La couverture en lauzes calcaire
Ce chantier s’avère exceptionnel par sa toiture en lauzes calcaire (très rare dans le Gard, plus courant en milieu rural lozérien) : c’est un matériau lourd et résistant aux intempéries, un mode de couvrement très ancien qui utilise des pierres plates très épaisses de formes irrégulières portées par de fortes charpentes. Une toiture en lauze entretenue peut durer plusieurs siècles contre une trentaine d'années pour les autres matériaux.
Alors que la plupart des monuments sont recouverts de tuiles, à Tresques, on a pu conserver les lauzes calcaire existantes et remplacer celles qui étaient trop endommagées. Pour cette technique de pose particulière, on a fait venir des lauzes calcaire sur le chantier, elles ont été taillées sur place par la Tournée du Coq afin de les ajuster parfaitement à la couverture de la chapelle, dans la pure tradition des lauziers.
Voir aussi fiche technique du Caue du Lot sur les toitures de lauze
Un chantier dans le respect des traditions
La chapelle est un témoignage précieux des techniques de construction des bâtisseurs du Moyen-Âge, ayant quasiment échappé aux modifications, à l’exception du clocher. Avec ses murs épais, un appareil exceptionnel et sans aucun contrefort, la chapelle Saint-Pierre-de-Castres reflète fidèlement une période ancienne dans le développement des prieurés clunisiens. Elle semble avoir traversé les siècles en conservant ses dispositions du Moyen-Âge. Cet exemple d’architecture romane a été particulièrement bien préservé grâce à son emplacement sur un plateau escarpé.
Les entreprises intervenues sur le chantier
- Entreprise Sele (Nîmes 30)
- Ateliers Thomas vitraux (Valence 26)
- Entreprise coopérative La tournée du coq, charpentier* (Fonsorbes 31)
- Maître d’œuvre Alexandre Autin
- Contrôle scientifique et technique Direction régionale des affaires culturelles Occitanie
* doit son nom à une des traditions du métier de charpentier : lors de la mise en place de la girouette qui couronnait un ouvrage (souvent un coq, d’où le nom), il y avait une bénédiction pour porter bonheur à l’édifice puis une procession où les ouvriers étaient à l’honneur.

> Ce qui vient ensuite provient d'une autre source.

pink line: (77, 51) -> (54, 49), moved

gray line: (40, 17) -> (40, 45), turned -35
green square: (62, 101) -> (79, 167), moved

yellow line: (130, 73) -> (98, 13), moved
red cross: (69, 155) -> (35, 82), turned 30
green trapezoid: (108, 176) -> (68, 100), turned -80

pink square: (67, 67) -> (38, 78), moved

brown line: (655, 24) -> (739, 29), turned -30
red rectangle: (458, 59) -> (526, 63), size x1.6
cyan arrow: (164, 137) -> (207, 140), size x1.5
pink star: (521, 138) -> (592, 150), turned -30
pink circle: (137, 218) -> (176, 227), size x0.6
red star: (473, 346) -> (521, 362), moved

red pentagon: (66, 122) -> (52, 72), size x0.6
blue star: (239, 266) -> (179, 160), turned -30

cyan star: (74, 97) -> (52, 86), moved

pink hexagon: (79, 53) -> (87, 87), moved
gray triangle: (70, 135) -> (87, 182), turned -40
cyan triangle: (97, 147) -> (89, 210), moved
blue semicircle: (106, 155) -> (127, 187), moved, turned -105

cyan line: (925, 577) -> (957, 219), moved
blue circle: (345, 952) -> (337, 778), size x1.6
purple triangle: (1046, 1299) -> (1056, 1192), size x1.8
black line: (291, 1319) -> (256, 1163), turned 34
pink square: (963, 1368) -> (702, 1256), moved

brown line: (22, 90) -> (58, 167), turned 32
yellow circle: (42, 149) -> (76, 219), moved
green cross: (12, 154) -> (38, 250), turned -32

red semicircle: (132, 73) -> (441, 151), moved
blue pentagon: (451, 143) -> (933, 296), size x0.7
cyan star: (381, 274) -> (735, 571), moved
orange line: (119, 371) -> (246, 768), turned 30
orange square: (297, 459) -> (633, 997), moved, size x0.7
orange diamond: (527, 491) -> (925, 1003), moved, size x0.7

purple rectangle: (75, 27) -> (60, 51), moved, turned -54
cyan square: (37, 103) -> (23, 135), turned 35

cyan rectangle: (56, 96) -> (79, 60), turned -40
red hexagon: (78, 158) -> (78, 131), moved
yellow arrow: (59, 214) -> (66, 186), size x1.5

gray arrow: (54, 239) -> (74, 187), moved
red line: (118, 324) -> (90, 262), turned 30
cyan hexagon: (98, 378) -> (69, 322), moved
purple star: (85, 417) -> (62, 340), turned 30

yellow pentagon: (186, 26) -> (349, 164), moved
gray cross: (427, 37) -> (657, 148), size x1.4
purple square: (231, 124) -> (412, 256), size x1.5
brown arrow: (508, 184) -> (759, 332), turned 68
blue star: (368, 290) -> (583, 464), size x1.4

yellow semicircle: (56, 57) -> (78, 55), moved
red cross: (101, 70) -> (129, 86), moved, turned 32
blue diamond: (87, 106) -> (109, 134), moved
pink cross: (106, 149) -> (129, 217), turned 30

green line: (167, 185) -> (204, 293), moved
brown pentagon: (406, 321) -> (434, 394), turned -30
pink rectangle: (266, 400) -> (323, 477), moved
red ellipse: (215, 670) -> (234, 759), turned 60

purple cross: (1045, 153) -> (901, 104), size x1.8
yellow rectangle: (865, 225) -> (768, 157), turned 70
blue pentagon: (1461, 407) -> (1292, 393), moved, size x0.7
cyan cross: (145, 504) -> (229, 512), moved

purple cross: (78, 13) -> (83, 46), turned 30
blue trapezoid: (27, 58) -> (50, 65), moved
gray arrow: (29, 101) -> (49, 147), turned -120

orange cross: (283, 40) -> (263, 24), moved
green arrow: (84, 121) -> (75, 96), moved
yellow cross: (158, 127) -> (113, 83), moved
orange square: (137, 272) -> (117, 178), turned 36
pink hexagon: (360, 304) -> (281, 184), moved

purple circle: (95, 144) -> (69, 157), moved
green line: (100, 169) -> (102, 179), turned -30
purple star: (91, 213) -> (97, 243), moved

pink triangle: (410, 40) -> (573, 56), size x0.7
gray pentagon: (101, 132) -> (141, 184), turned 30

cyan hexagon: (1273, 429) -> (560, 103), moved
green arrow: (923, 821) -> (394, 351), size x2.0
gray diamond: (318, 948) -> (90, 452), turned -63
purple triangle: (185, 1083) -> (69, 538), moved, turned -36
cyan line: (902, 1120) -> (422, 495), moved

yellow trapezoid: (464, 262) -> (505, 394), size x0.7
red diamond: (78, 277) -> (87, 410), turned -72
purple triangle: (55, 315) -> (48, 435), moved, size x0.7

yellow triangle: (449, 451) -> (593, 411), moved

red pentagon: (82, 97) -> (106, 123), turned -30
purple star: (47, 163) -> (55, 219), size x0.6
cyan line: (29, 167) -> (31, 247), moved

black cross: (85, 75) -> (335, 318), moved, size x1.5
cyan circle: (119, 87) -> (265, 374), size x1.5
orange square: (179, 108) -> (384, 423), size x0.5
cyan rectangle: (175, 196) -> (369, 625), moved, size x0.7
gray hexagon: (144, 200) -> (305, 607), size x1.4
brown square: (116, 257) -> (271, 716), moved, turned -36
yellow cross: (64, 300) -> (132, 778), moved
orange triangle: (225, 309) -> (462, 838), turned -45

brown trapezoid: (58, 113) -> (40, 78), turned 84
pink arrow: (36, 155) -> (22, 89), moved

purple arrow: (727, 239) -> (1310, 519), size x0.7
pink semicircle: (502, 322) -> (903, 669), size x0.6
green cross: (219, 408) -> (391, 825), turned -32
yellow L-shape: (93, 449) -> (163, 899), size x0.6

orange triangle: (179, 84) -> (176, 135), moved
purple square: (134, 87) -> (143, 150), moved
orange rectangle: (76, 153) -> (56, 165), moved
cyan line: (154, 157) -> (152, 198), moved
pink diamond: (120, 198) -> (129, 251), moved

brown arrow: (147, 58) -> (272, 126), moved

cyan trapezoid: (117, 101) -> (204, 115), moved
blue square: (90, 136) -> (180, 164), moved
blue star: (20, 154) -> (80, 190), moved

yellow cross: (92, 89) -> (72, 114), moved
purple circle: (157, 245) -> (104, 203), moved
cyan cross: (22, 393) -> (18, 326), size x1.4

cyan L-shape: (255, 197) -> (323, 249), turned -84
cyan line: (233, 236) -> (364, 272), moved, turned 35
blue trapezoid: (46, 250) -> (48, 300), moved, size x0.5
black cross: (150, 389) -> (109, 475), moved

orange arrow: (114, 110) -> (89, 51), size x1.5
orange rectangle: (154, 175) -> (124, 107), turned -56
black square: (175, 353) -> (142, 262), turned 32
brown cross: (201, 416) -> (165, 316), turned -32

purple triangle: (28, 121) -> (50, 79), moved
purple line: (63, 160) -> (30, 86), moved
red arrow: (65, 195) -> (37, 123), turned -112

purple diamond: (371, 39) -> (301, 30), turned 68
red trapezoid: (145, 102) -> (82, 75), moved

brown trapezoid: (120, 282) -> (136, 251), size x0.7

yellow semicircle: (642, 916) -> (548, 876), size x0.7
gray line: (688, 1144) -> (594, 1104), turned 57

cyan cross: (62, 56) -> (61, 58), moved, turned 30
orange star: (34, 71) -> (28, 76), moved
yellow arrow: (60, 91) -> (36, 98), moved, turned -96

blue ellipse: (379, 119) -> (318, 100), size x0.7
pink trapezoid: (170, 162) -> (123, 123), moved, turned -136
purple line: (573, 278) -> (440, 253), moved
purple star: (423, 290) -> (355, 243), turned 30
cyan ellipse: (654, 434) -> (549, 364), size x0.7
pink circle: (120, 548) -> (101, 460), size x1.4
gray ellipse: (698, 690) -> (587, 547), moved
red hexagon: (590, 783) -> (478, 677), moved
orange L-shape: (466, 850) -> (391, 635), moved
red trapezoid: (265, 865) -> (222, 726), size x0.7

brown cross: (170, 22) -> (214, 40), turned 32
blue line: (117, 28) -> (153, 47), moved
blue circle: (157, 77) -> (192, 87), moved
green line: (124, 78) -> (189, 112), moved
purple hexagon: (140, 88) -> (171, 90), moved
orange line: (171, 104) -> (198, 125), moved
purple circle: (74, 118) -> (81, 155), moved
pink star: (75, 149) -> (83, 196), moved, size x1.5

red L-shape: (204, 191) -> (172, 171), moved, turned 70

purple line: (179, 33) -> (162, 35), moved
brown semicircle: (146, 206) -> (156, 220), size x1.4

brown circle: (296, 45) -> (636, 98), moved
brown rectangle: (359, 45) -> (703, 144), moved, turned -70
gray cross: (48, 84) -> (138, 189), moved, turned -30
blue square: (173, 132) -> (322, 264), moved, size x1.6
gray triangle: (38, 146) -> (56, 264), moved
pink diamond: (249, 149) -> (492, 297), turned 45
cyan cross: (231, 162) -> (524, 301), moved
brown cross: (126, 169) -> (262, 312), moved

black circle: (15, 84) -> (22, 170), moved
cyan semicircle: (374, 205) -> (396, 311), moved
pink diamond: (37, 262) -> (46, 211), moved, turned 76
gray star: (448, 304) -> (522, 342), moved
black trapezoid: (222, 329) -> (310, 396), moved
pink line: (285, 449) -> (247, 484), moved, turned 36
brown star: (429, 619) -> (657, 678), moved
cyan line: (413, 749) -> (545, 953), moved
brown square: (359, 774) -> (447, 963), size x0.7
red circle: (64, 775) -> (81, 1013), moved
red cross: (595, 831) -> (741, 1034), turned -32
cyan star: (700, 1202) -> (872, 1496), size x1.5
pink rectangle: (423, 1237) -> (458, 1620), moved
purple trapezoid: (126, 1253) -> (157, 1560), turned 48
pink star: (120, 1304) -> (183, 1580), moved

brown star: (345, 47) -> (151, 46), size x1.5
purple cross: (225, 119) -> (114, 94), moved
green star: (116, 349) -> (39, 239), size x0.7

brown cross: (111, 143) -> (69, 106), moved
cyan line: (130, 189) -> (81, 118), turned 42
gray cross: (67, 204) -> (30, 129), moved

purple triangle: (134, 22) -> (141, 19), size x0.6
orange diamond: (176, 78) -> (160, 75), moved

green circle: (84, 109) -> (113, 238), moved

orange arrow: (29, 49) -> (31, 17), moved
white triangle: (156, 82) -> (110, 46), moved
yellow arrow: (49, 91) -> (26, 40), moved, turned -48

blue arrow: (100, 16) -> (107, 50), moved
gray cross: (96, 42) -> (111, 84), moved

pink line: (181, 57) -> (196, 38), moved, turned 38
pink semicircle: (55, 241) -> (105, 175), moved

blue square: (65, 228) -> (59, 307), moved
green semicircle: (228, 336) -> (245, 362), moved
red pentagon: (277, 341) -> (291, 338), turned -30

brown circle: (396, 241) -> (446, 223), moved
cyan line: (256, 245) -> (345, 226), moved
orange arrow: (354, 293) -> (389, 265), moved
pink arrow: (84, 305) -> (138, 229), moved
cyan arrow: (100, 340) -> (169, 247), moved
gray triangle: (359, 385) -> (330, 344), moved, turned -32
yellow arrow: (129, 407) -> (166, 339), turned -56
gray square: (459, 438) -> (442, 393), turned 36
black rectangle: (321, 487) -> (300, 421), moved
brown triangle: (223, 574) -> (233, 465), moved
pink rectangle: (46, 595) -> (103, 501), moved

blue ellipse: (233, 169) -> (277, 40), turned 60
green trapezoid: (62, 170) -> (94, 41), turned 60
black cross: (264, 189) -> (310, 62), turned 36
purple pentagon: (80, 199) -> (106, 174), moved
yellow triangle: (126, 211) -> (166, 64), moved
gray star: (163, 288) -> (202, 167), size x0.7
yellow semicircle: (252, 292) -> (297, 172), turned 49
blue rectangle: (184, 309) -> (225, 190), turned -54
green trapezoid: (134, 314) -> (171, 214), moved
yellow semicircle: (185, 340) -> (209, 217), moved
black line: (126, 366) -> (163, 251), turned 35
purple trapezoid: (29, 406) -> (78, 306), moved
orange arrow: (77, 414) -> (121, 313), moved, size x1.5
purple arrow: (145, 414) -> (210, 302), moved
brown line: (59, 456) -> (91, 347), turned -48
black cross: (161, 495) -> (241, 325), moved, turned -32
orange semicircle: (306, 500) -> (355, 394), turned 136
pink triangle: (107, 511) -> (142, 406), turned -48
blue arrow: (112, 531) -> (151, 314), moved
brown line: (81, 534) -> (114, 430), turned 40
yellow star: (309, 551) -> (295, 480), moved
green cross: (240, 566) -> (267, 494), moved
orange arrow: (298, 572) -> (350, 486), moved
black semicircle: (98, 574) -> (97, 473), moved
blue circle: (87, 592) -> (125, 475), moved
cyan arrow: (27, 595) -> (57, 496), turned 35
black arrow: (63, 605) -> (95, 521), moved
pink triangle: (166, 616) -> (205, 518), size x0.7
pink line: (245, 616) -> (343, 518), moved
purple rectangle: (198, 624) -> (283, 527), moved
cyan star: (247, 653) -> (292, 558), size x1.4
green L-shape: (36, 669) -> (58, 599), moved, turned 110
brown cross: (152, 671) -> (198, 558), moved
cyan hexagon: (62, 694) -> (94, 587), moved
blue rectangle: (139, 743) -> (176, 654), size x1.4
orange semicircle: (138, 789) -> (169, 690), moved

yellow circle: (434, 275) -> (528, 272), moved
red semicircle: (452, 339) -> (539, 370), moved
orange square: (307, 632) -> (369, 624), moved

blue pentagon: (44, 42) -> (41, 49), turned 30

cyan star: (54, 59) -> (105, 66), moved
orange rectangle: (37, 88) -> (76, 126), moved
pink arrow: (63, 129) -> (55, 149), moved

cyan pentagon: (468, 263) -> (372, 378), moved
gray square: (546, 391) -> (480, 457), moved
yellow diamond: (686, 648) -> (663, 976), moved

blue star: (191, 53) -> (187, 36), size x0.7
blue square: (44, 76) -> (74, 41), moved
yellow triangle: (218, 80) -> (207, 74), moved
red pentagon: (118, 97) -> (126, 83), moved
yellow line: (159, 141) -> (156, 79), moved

Lorsqu’ils passaient devant les portes du lieu, le « coq » sur les épaules, chacun se devait de leur apporter à boire et à manger.
Le financement des travaux
Le coût des travaux s'élève 314 360 euros au total, financés à 40% (soit 125 360 €) par la direction régionale des affaires culturelles Occitanie, conservation régionale des monuments historiques.
Écouter l'interview du maire de Tresques du 15 avril 2025 sur Radio Ici Gard Lozère
Cet édifice aujourd’hui restauré frappe le visiteur par l’homogénéité de son architecture et l’authenticité de sa substance romane.
L'inauguration de fin de chantier s'est tenue en public le 11 avril 2025. Actuellement, seuls les extérieurs de la chapelle sont accessibles au public.